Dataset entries
>>>
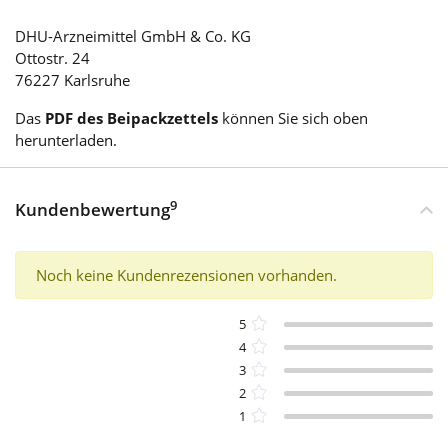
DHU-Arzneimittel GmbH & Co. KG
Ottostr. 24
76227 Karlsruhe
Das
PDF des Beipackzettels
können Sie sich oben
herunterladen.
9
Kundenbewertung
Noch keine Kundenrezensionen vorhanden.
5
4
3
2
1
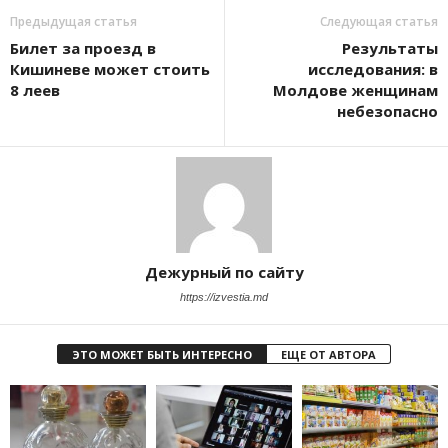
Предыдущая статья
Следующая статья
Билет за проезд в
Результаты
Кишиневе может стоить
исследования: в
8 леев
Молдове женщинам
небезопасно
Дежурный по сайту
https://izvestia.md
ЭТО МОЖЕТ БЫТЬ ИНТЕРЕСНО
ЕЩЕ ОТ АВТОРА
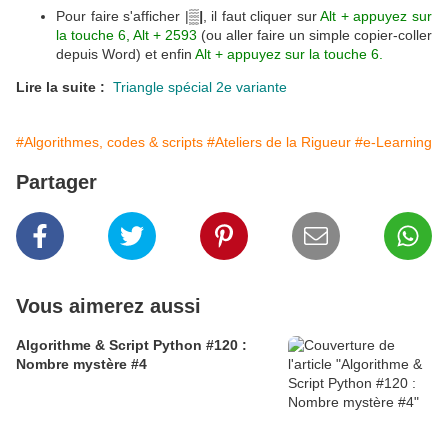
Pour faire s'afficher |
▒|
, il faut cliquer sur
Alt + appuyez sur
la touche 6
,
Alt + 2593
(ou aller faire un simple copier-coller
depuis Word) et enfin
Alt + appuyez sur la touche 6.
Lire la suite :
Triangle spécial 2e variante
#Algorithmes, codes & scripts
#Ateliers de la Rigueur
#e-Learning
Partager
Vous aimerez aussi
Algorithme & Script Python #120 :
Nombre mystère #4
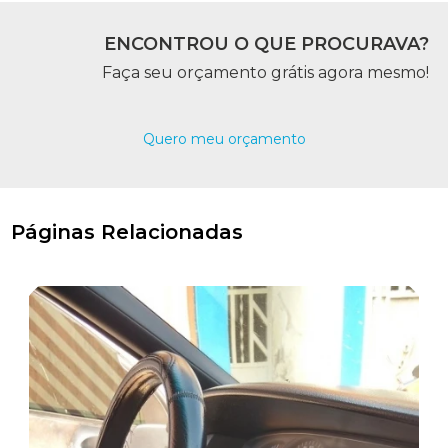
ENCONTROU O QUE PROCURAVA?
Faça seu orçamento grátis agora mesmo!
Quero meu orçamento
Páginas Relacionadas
<<<
>>>
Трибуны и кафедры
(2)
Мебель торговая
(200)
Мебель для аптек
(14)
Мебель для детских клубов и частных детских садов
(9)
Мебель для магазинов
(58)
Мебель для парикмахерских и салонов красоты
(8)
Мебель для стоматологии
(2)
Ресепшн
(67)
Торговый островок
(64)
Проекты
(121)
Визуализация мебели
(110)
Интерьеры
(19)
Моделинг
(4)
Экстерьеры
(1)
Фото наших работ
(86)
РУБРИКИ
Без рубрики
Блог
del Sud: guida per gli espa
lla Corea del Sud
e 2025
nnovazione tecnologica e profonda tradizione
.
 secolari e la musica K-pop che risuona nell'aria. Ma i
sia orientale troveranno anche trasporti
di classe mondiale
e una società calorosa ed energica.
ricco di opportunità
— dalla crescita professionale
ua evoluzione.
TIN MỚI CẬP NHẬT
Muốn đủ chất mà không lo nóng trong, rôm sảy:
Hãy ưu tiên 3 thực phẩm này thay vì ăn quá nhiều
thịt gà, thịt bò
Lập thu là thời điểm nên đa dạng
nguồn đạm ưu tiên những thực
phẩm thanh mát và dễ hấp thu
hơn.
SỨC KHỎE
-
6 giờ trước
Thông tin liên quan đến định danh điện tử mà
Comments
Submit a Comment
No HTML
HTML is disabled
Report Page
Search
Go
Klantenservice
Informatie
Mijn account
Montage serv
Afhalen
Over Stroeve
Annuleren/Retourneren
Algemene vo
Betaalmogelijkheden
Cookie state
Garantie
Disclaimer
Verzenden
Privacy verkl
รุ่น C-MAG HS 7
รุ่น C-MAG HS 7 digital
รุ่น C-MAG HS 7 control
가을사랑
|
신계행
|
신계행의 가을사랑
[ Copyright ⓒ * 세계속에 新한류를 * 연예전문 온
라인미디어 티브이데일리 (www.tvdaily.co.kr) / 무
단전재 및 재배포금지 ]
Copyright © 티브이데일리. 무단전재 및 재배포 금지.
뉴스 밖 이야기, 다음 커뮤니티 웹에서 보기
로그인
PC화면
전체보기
<<<
> Directions for this task:
Which lines of the entries above contain the string "статья"? Copy each one.

> Solution for this problem:
Предыдущая статья
Следующая статья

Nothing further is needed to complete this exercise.